Toute société immatriculée en France est tenue de déclarer, auprès du registre du commerce et des sociétés, l’identité de ses bénéficiaires effectifs – c’est-à-dire des personnes physiques détenant directement ou indirectement plus de 25 % du capital ou des droits de vote de la société, ou exerçant sur elle un pouvoir de contrôle par tout autre moyen ; à défaut, le représentant légal est réputé bénéficiaire effectif.

Les sanctions applicables en cas de manquement à cette obligation déclarative viennent d’être profondément revues par la loi 2026-403 de simplification de la vie économique, promulguée le 26 mai 2026 et entrée en vigueur le 28 mai 2026. Son article 26 modifie l’article L. 574-5 du Code monétaire et financier, qui punissait jusqu’alors le défaut de déclaration (ou la déclaration inexacte ou incomplète) des bénéficiaires effectifs d’une peine de six mois d’emprisonnement, assortie d’une amende de 7 500 euros.

Le nouveau texte supprime cette peine d’emprisonnement ; en contrepartie, l’amende encourue est très fortement relevée : elle atteint désormais 200 000 euros pour le représentant légal ou la personne chargée d’accomplir les formalités, et monte jusqu’à 1 million d’euros pour la société elle-même, en tant que personne morale.
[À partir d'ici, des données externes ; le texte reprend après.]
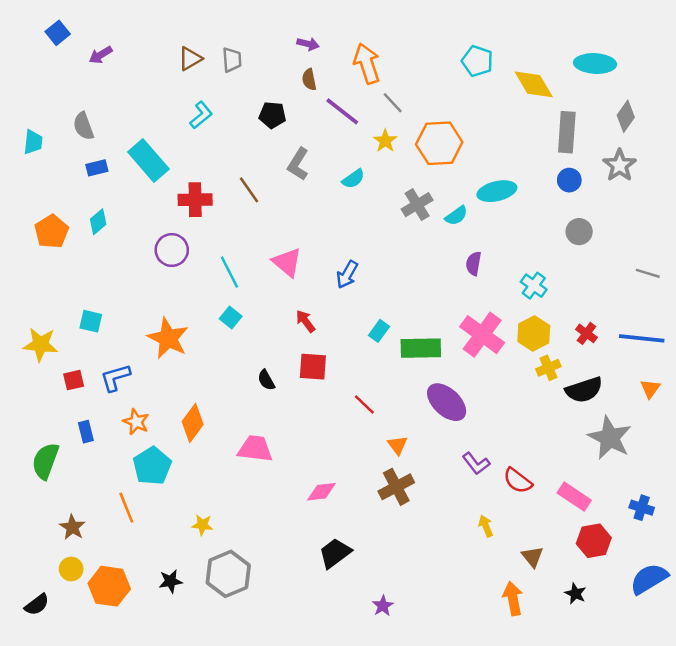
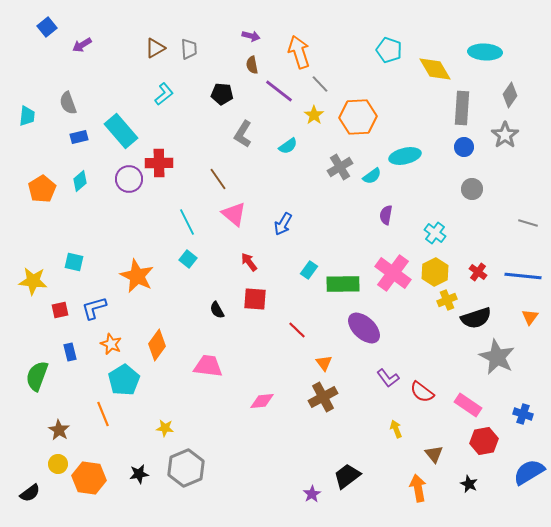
brown line: (249, 190) -> (218, 179), moved
purple circle: (172, 250) -> (129, 179), moved
black trapezoid: (335, 553) -> (347, 476), moved

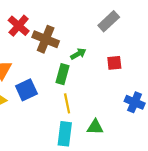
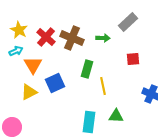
red cross: (19, 26) -> (46, 37), moved
green arrow: (78, 54) -> (103, 38), moved, turned 32
yellow line: (67, 103) -> (103, 86), moved

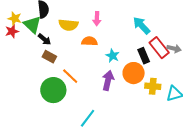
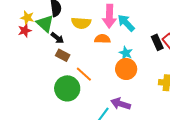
pink arrow: (97, 19) -> (109, 16), size x1.6
cyan arrow: (142, 25) -> (126, 23), moved
black rectangle: (144, 56) -> (157, 42), moved
orange circle: (134, 73) -> (126, 69), moved
purple arrow: (108, 80) -> (121, 104), moved, turned -84

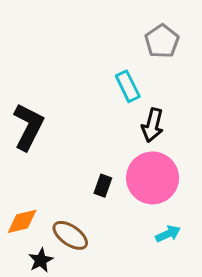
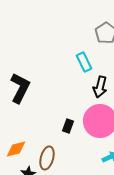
brown ellipse: (70, 235) -> (47, 158), turned 70

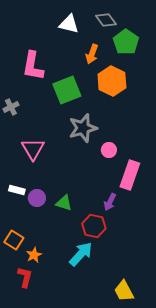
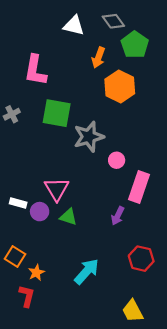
green square: (67, 90) -> (57, 113), moved, turned 32
pink triangle: (33, 149) -> (57, 189), moved
red hexagon: (94, 226) -> (141, 259), moved

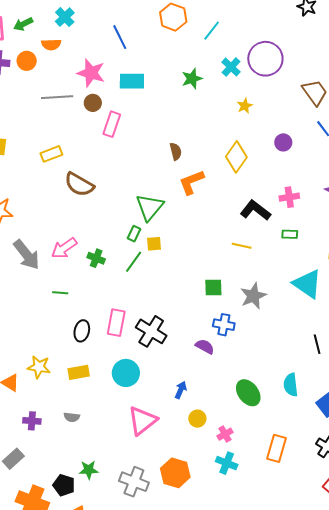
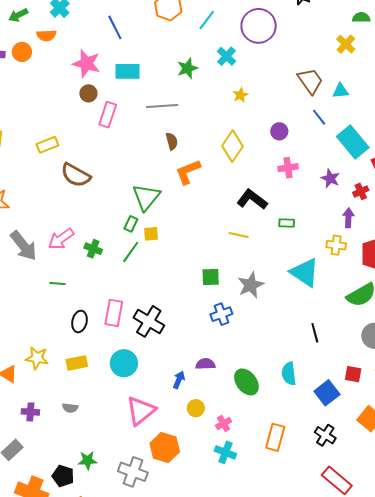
purple circle: (265, 59) -> (259, 26), moved
gray line: (57, 97) -> (162, 106), moved
pink cross: (289, 197) -> (288, 168), moved
blue cross: (224, 325) -> (221, 314), turned -30
purple semicircle: (205, 347) -> (205, 364), moved, turned -30
orange hexagon: (175, 473) -> (165, 448), moved

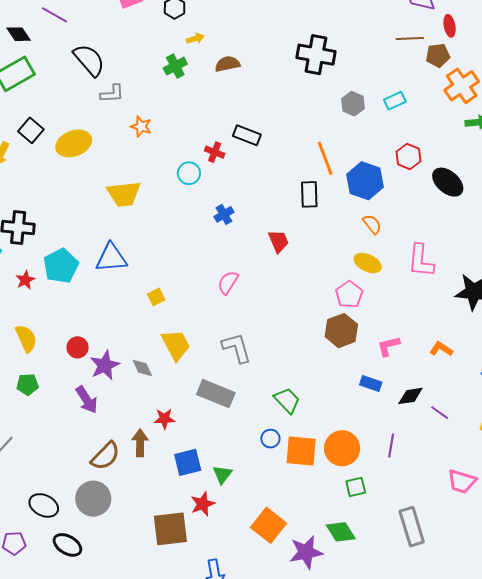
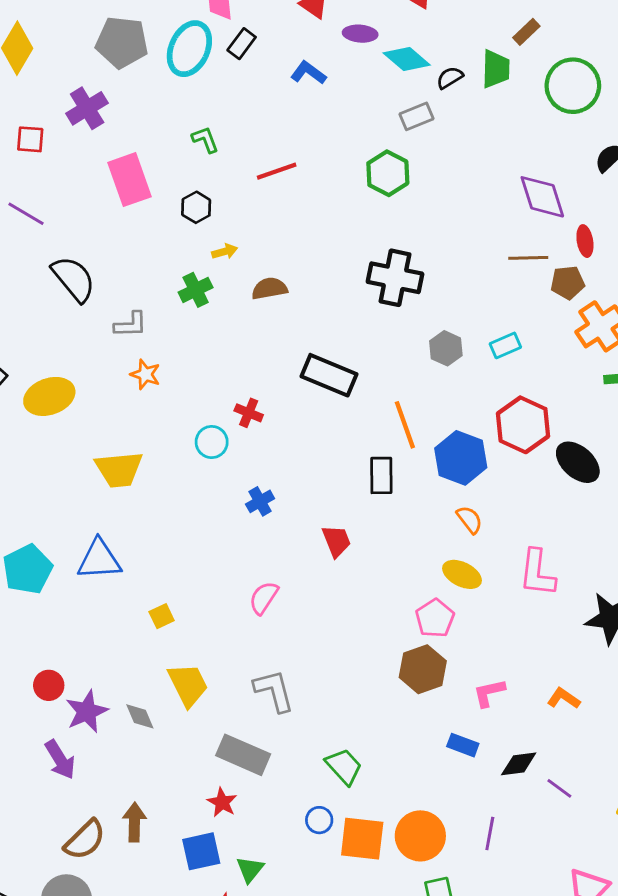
gray L-shape: (112, 94) -> (131, 325), moved
black rectangle: (247, 135) -> (329, 375), moved, size x1.4
red hexagon: (408, 156) -> (523, 425), size x1.5
red star: (164, 419) -> (222, 802), moved, turned 30

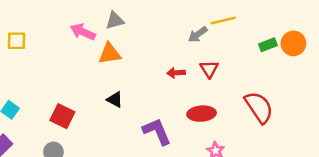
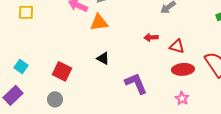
red triangle: (209, 69) -> (177, 46), moved, turned -42
red ellipse: (202, 114) -> (183, 69), moved

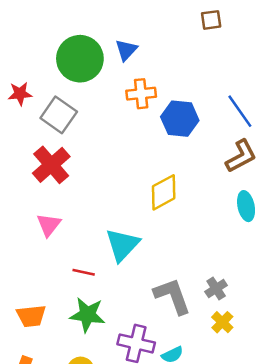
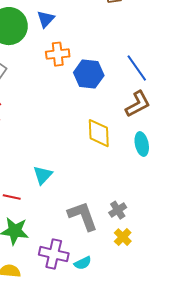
yellow diamond: (164, 192) -> (99, 133), moved, turned -64
cyan triangle: (122, 245) -> (43, 175), size x0.7

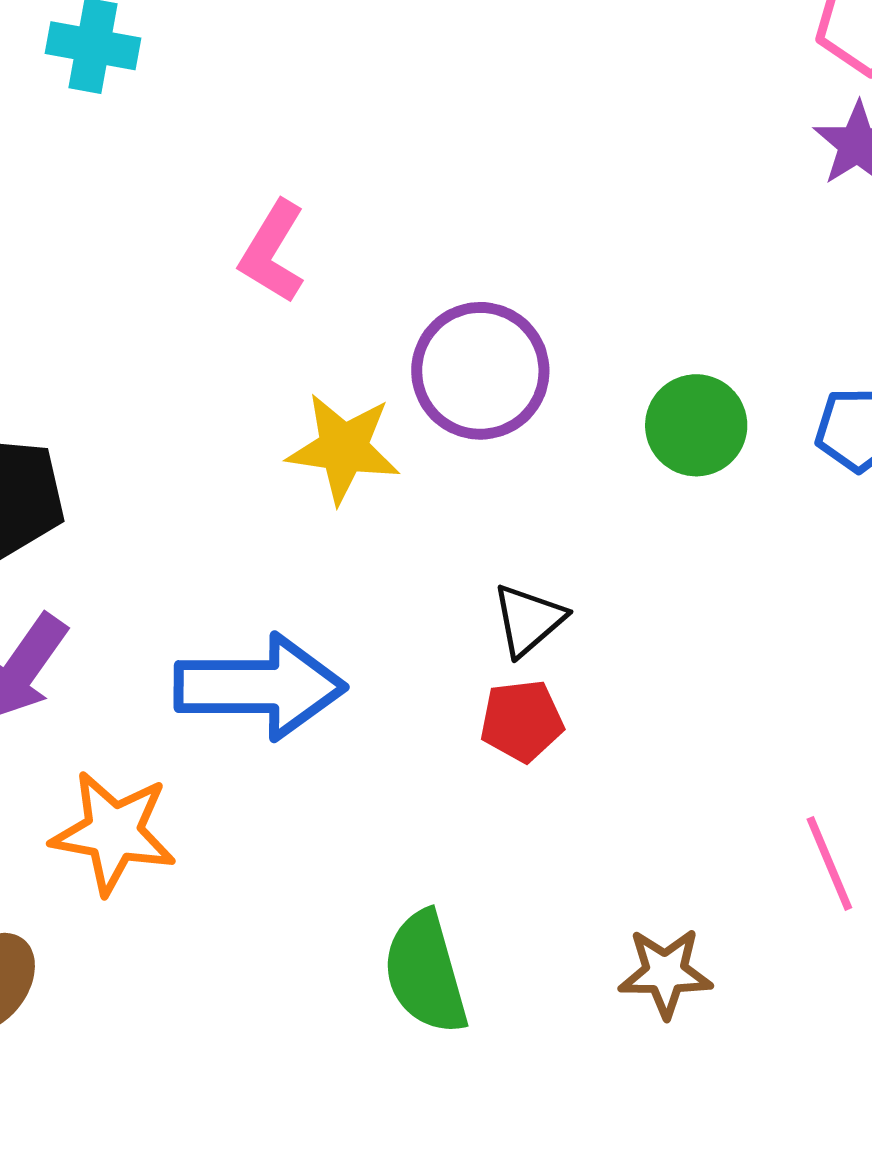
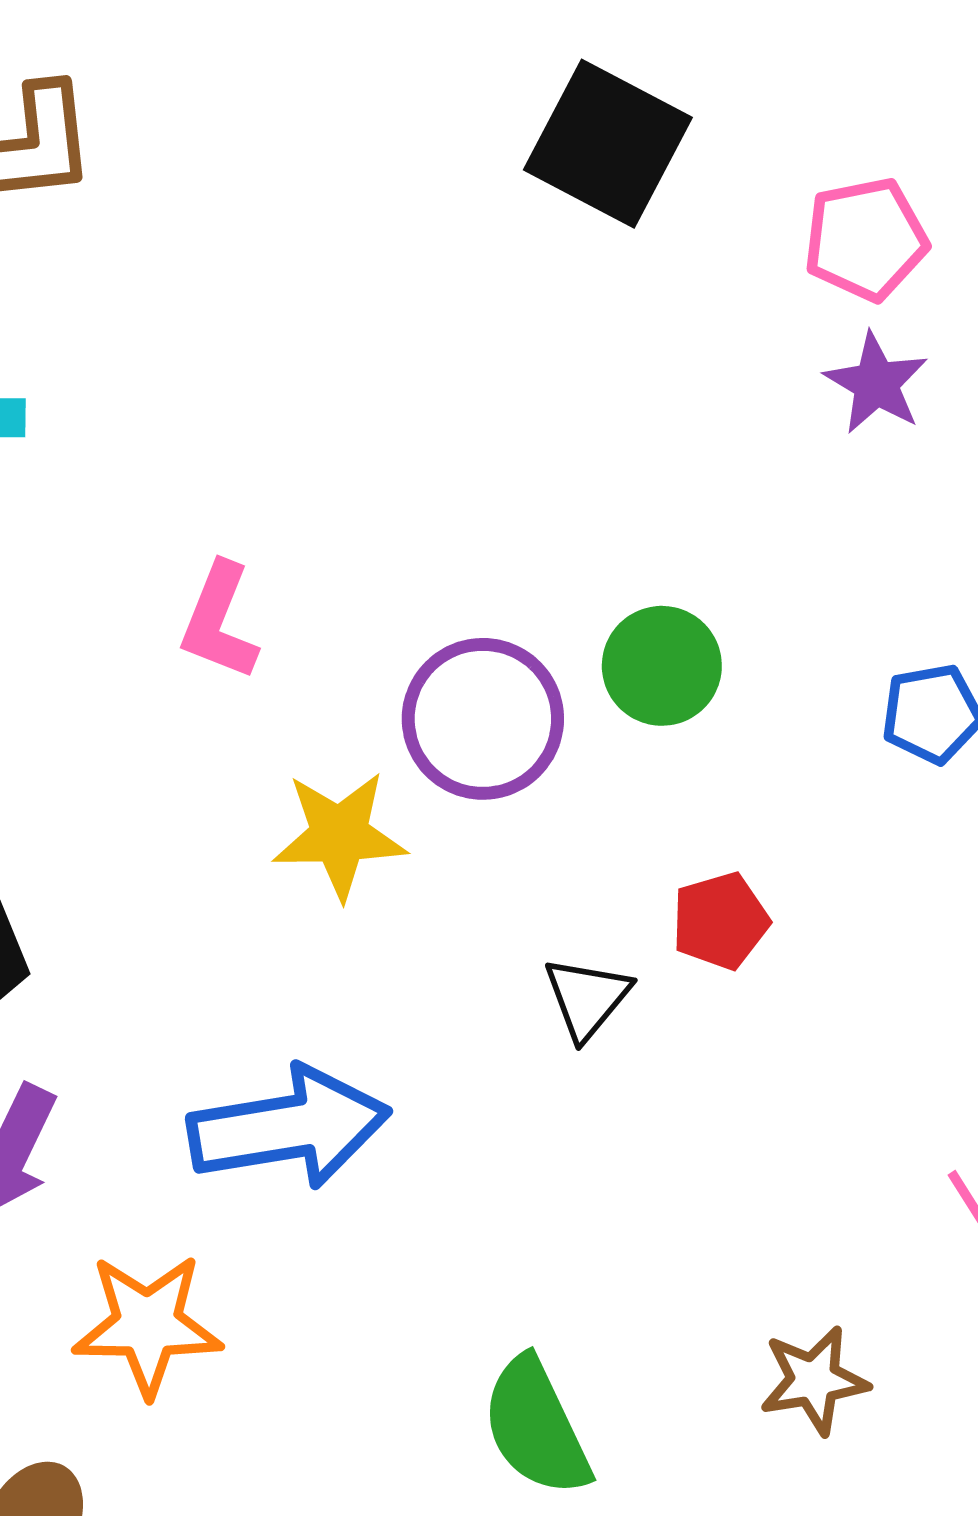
green circle: (696, 425) -> (662, 666), moved
red pentagon: (522, 721) -> (720, 921), moved

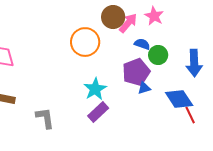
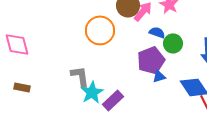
cyan star: (95, 89) -> (92, 92), moved
gray L-shape: (45, 118) -> (80, 76), moved

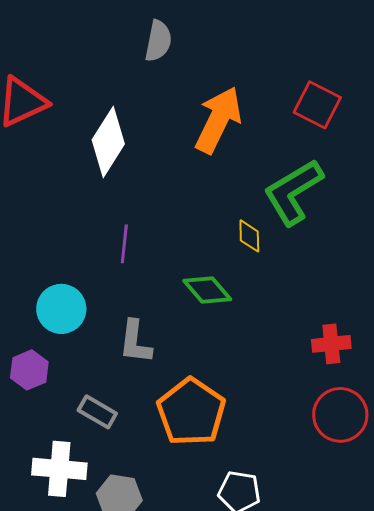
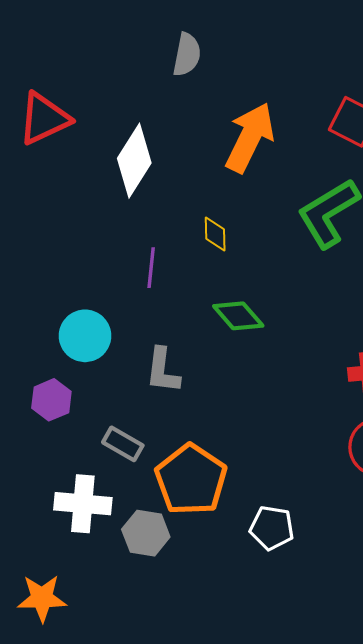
yellow diamond: (249, 236) -> (215, 234), moved
orange pentagon: (191, 412) -> (191, 480), moved

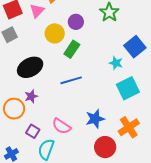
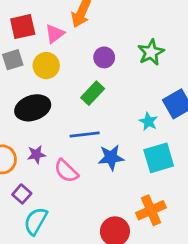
yellow circle: (55, 33) -> (46, 66), moved
purple star: (31, 96) -> (36, 154), moved
blue star: (95, 119) -> (111, 157), moved
pink semicircle: (61, 126) -> (66, 171), moved

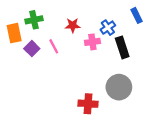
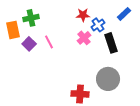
blue rectangle: (137, 15) -> (124, 14), turned 72
red star: (73, 25) -> (83, 15), moved
pink cross: (92, 42) -> (84, 38), turned -32

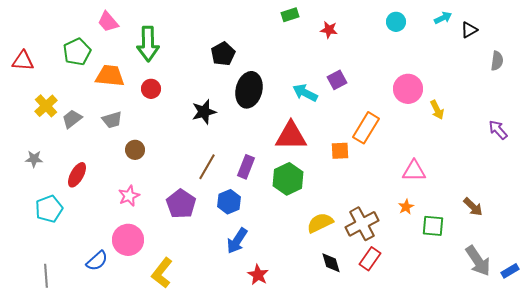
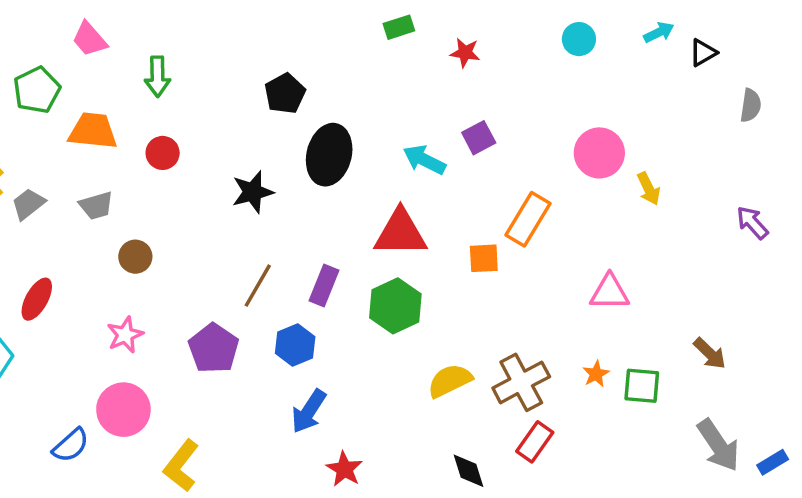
green arrow: (148, 44) -> (157, 76), size x0.7
orange star: (406, 207) -> (596, 374), moved
black diamond: (331, 263) -> (468, 471), moved

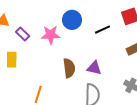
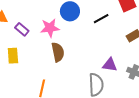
brown semicircle: (69, 68) -> (58, 52), moved
purple triangle: (94, 68) -> (110, 65), moved

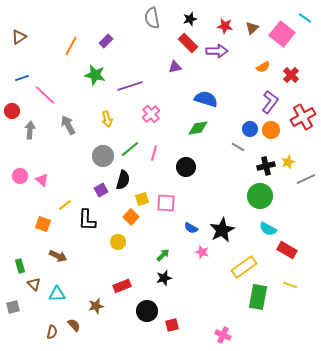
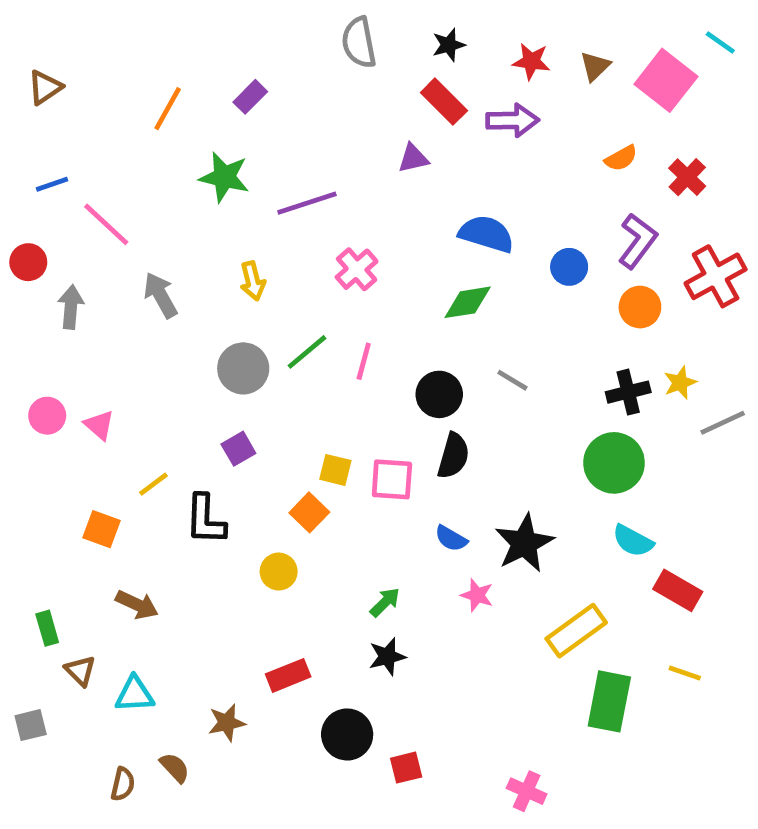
blue circle: (250, 129) -> (569, 267), moved
gray line: (238, 147) -> (512, 380), moved
black semicircle: (123, 180) -> (453, 456), moved
yellow square: (142, 199) -> (335, 470), turned 32

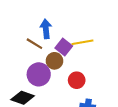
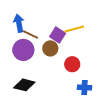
blue arrow: (46, 29) -> (19, 23), moved
purple circle: (39, 74) -> (23, 50), moved

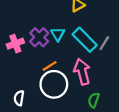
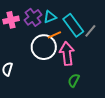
cyan triangle: (58, 34) -> (50, 17), turned 32
orange line: (50, 66) -> (54, 35), moved
white circle: (54, 84) -> (44, 47), moved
Les peines complémentaires applicables aux personnes physiques – telles que l’interdiction de gérer ou la privation partielle des droits civils et civiques – restent quant à elles applicables.

La loi ne modifie pas les autres sanctions, pénales ou administratives, encourues en cas de non-respect des obligations de transparence sur les bénéficiaires effectifs, comme l’exclusion des marchés publics, la radiation d’office du registre du commerce et des sociétés ou la dissolution de la société. À noter que la suppression de la peine d’emprisonnement est susceptible de bénéficier aux faits antérieurs non définitivement jugés ; les amendes nouvellement relevées ne devraient pas s’appliquer de façon rétroactive.

Les trois points clés à retenir

  • Suppression de la peine de prison : la loi de simplification de la vie économique supprime la peine de six mois d’emprisonnement pour défaut de déclaration des bénéficiaires effectifs, prévue par le Code monétaire et financier.
  • Amendes considérablement relevées : les sanctions économiques passent de 7 500 à 200 000 euros pour les personnes physiques, et montent jusqu’à 1 million d’euros pour les sociétés en tant que personnes morales.
  • Obligation et sanctions annexes maintenues : toute société immatriculée en France reste tenue de déclarer ses bénéficiaires effectifs auprès du registre du commerce et des sociétés. La loi ne modifie pas les autres sanctions, comme l’exclusion des marchés publics, la radiation du registre du commerce ou la dissolution de la société.